EXERCISE INPUTS:
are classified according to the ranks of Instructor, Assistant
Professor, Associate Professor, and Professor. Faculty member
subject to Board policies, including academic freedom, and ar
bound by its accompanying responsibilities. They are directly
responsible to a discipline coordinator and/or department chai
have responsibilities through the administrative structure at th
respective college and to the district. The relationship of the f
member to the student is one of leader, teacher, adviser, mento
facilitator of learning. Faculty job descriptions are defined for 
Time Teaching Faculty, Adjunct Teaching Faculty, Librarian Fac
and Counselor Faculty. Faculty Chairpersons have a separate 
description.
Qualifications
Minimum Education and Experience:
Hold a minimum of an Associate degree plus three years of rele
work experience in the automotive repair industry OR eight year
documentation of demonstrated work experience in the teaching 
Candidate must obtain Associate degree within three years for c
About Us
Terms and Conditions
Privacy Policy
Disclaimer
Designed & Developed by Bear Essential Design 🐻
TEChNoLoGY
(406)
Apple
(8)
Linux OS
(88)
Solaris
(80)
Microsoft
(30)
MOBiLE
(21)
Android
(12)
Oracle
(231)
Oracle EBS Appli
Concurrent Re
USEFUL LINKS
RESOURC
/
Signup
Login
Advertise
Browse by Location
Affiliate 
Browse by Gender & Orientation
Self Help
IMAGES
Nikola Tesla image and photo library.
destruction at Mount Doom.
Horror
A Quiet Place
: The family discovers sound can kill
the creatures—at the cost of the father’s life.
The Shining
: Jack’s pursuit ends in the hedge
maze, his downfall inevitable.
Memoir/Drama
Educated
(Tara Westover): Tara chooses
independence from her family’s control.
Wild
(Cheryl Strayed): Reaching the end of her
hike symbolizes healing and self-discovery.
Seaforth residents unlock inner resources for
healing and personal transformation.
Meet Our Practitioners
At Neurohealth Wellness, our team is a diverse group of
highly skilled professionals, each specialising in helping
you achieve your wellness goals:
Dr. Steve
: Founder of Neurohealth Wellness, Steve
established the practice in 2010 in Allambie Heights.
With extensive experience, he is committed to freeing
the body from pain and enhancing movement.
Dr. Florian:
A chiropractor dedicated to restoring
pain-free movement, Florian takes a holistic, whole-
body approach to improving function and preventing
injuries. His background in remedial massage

TASK ITEM:
All of the records above need to be copied exactly.

OUTPUT BELOW:
are classified according to the ranks of Instructor, Assistant
Professor, Associate Professor, and Professor. Faculty member
subject to Board policies, including academic freedom, and ar
bound by its accompanying responsibilities. They are directly
responsible to a discipline coordinator and/or department chai
have responsibilities through the administrative structure at th
respective college and to the district. The relationship of the f
member to the student is one of leader, teacher, adviser, mento
facilitator of learning. Faculty job descriptions are defined for 
Time Teaching Faculty, Adjunct Teaching Faculty, Librarian Fac
and Counselor Faculty. Faculty Chairpersons have a separate 
description.
Qualifications
Minimum Education and Experience:
Hold a minimum of an Associate degree plus three years of rele
work experience in the automotive repair industry OR eight year
documentation of demonstrated work experience in the teaching 
Candidate must obtain Associate degree within three years for c
About Us
Terms and Conditions
Privacy Policy
Disclaimer
Designed & Developed by Bear Essential Design 🐻
TEChNoLoGY
(406)
Apple
(8)
Linux OS
(88)
Solaris
(80)
Microsoft
(30)
MOBiLE
(21)
Android
(12)
Oracle
(231)
Oracle EBS Appli
Concurrent Re
USEFUL LINKS
RESOURC
/
Signup
Login
Advertise
Browse by Location
Affiliate 
Browse by Gender & Orientation
Self Help
IMAGES
Nikola Tesla image and photo library.
destruction at Mount Doom.
Horror
A Quiet Place
: The family discovers sound can kill
the creatures—at the cost of the father’s life.
The Shining
: Jack’s pursuit ends in the hedge
maze, his downfall inevitable.
Memoir/Drama
Educated
(Tara Westover): Tara chooses
independence from her family’s control.
Wild
(Cheryl Strayed): Reaching the end of her
hike symbolizes healing and self-discovery.
Seaforth residents unlock inner resources for
healing and personal transformation.
Meet Our Practitioners
At Neurohealth Wellness, our team is a diverse group of
highly skilled professionals, each specialising in helping
you achieve your wellness goals:
Dr. Steve
: Founder of Neurohealth Wellness, Steve
established the practice in 2010 in Allambie Heights.
With extensive experience, he is committed to freeing
the body from pain and enhancing movement.
Dr. Florian:
A chiropractor dedicated to restoring
pain-free movement, Florian takes a holistic, whole-
body approach to improving function and preventing
injuries. His background in remedial massage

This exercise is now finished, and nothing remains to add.